▸ **ENTRIES SHOWN**
--

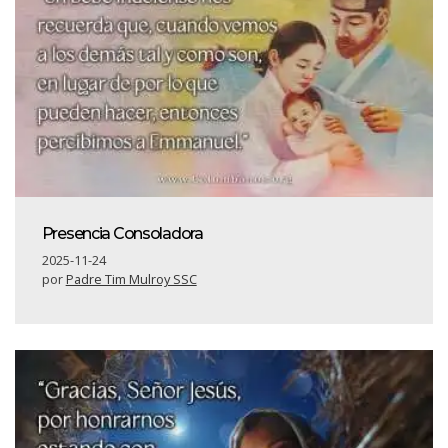
Presencia Consoladora
2025-11-24
por
Padre Tim Mulroy SSC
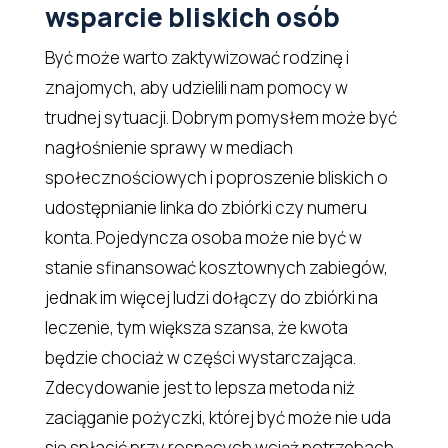
wsparcie bliskich osób
Być może warto zaktywizować rodzinę i
znajomych, aby udzielili nam pomocy w
trudnej sytuacji. Dobrym pomysłem może być
nagłośnienie sprawy w mediach
społecznościowych i poproszenie bliskich o
udostępnianie linka do zbiórki czy numeru
konta. Pojedyncza osoba może nie być w
stanie sfinansować kosztownych zabiegów,
jednak im więcej ludzi dołączy do zbiórki na
leczenie, tym większa szansa, że kwota
będzie chociaż w części wystarczająca.
Zdecydowanie jest to lepsza metoda niż
zaciąganie pożyczki, której być może nie uda
się spłacić przy rosnących wciąż potrzebach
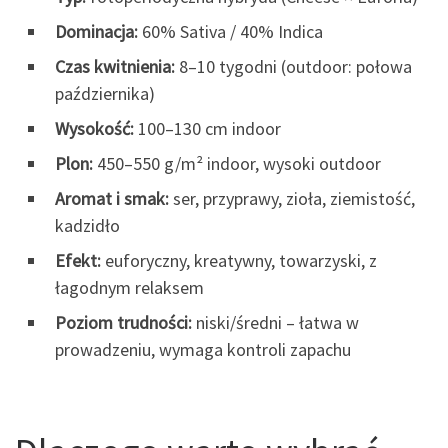
Dominacja:
60% Sativa / 40% Indica
Czas kwitnienia:
8–10 tygodni (outdoor: połowa
października)
Wysokość:
100–130 cm indoor
Plon:
450–550 g/m² indoor, wysoki outdoor
Aromat i smak:
ser, przyprawy, zioła, ziemistość,
kadzidło
Efekt:
euforyczny, kreatywny, towarzyski, z
łagodnym relaksem
Poziom trudności:
niski/średni – łatwa w
prowadzeniu, wymaga kontroli zapachu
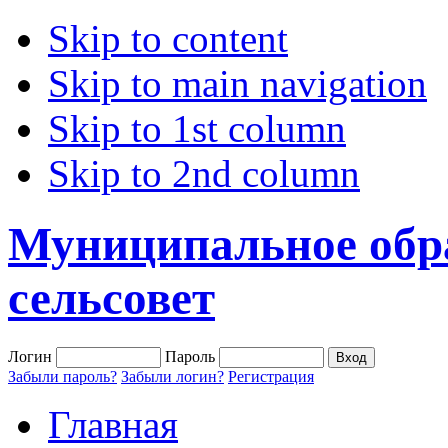
Skip to content
Skip to main navigation
Skip to 1st column
Skip to 2nd column
Муниципальное обр
сельсовет
Логин
Пароль
Забыли пароль?
Забыли логин?
Регистрация
Главная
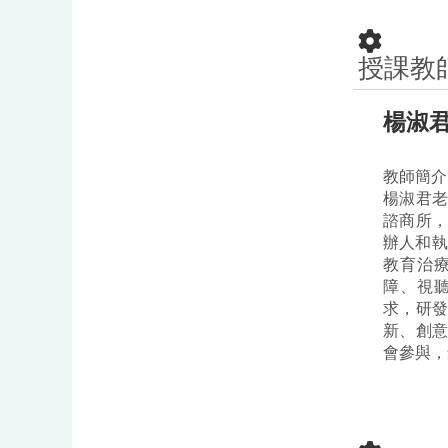
授課教
楊淑
教師簡介
楊淑君
諮商所
辦人和
教育治
障、視
求，研
新、創
會參與，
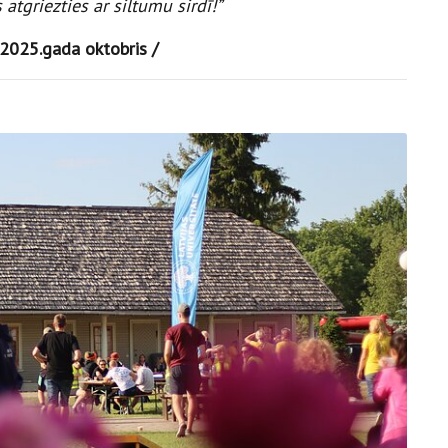
atgriezties ar siltumu sirdī!”
2025.gada oktobris /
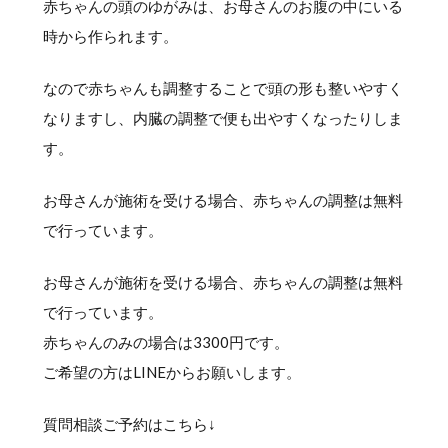
赤ちゃんの頭のゆがみは、お母さんのお腹の中にいる
時から作られます。
なので赤ちゃんも調整することで頭の形も整いやすく
なりますし、内臓の調整で便も出やすくなったりしま
す。
お母さんが施術を受ける場合、赤ちゃんの調整は無料
で行っています。
お母さんが施術を受ける場合、赤ちゃんの調整は無料
で行っています。
赤ちゃんのみの場合は3300円です。
ご希望の方はLINEからお願いします。
質問相談ご予約はこちら↓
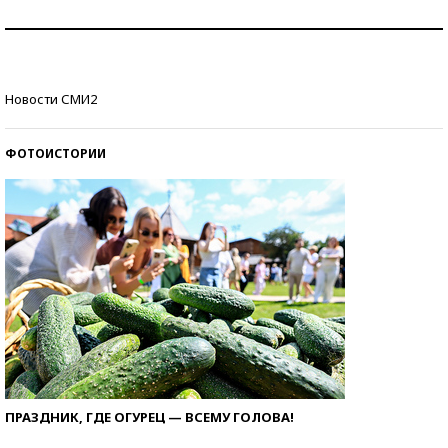
Как защититься от солнца на курорте?
Кто изобрел средства связи?
Новости СМИ2
ФОТОИСТОРИИ
ПРАЗДНИК, ГДЕ ОГУРЕЦ — ВСЕМУ ГОЛОВА!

--

▸ **EXERCISE REQUIREMENTS**
Where a line of the data above includes "może", copy that line.

▸ **TASK RESPONSE**
Być może warto zaktywizować rodzinę i
trudnej sytuacji. Dobrym pomysłem może być
konta. Pojedyncza osoba może nie być w
zaciąganie pożyczki, której być może nie uda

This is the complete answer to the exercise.